TASK:
Down to the last line, restate the records word for word, but not the pictures.

DATASET RECORDS:

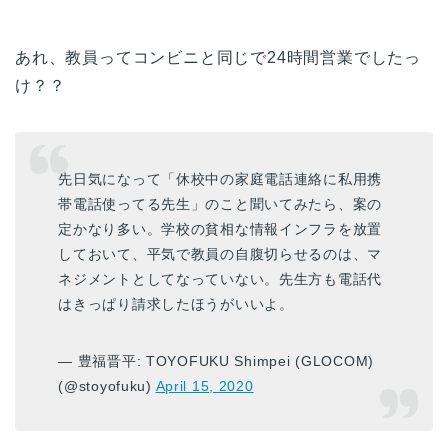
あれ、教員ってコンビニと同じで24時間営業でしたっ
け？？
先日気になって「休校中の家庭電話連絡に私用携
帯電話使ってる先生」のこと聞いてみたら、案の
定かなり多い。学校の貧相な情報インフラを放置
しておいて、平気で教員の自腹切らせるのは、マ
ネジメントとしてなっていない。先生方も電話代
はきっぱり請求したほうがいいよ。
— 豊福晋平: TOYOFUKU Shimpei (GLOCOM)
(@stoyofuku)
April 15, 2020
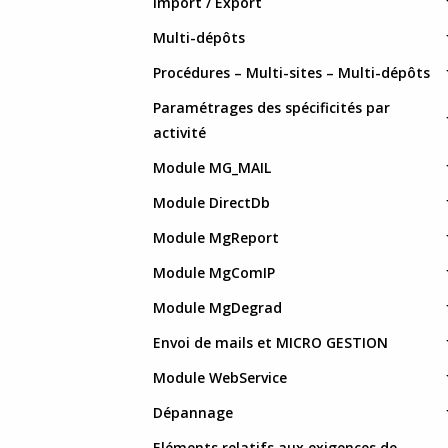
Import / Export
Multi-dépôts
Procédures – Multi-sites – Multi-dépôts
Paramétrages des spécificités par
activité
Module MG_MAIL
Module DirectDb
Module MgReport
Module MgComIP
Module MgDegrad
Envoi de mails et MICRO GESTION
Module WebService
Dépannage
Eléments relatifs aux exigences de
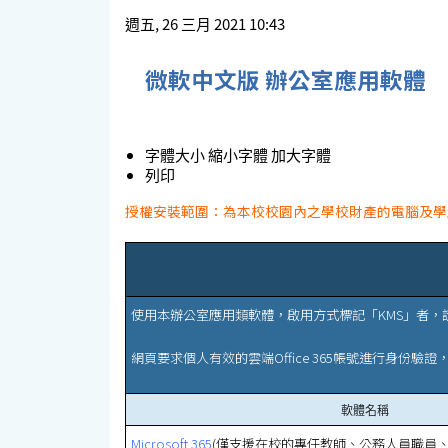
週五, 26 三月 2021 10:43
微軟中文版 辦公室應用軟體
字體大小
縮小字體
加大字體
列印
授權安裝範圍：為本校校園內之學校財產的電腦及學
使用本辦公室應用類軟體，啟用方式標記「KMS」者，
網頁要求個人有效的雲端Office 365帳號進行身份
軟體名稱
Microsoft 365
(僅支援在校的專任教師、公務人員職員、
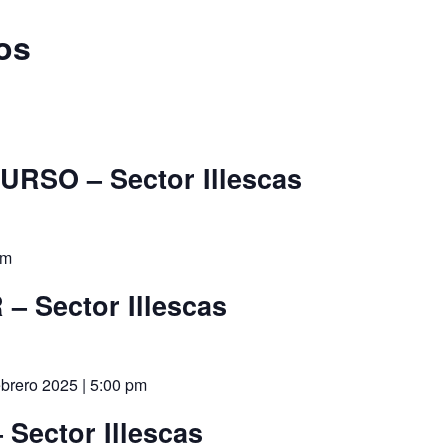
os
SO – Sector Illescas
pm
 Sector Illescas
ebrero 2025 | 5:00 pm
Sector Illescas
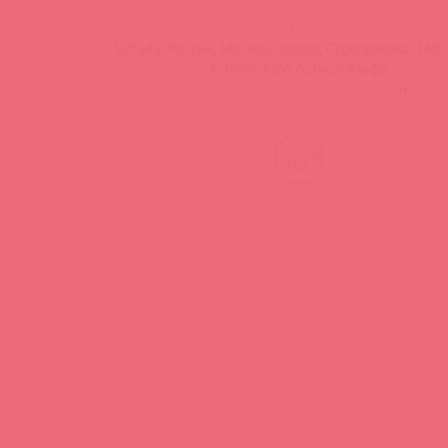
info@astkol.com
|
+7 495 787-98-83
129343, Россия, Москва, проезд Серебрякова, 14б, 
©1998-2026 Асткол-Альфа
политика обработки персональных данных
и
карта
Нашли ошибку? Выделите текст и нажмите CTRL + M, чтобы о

RESULT:
あれ、教員ってコンビニと同じで24時間営業でしたっ
け？？
先日気になって「休校中の家庭電話連絡に私用携
帯電話使ってる先生」のこと聞いてみたら、案の
定かなり多い。学校の貧相な情報インフラを放置
しておいて、平気で教員の自腹切らせるのは、マ
ネジメントとしてなっていない。先生方も電話代
はきっぱり請求したほうがいいよ。
— 豊福晋平: TOYOFUKU Shimpei (GLOCOM)
(@stoyofuku)
April 15, 2020
Import / Export
Multi-dépôts
Procédures – Multi-sites – Multi-dépôts
Paramétrages des spécificités par
activité
Module MG_MAIL
Module DirectDb
Module MgReport
Module MgComIP
Module MgDegrad
Envoi de mails et MICRO GESTION
Module WebService
Dépannage
Eléments relatifs aux exigences de
週五, 26 三月 2021 10:43
微軟中文版 辦公室應用軟體
字體大小
縮小字體
加大字體
列印
授權安裝範圍：為本校校園內之學校財產的電腦及學
使用本辦公室應用類軟體，啟用方式標記「KMS」者，
網頁要求個人有效的雲端Office 365帳號進行身份
軟體名稱
Microsoft 365
(僅支援在校的專任教師、公務人員職員、
os
SO – Sector Illescas
pm
 Sector Illescas
ebrero 2025 | 5:00 pm
Sector Illescas
info@astkol.com
|
+7 495 787-98-83
129343, Россия, Москва, проезд Серебрякова, 14б, 
©1998-2026 Асткол-Альфа
политика обработки персональных данных
и
карта
Нашли ошибку? Выделите текст и нажмите CTRL + M, чтобы о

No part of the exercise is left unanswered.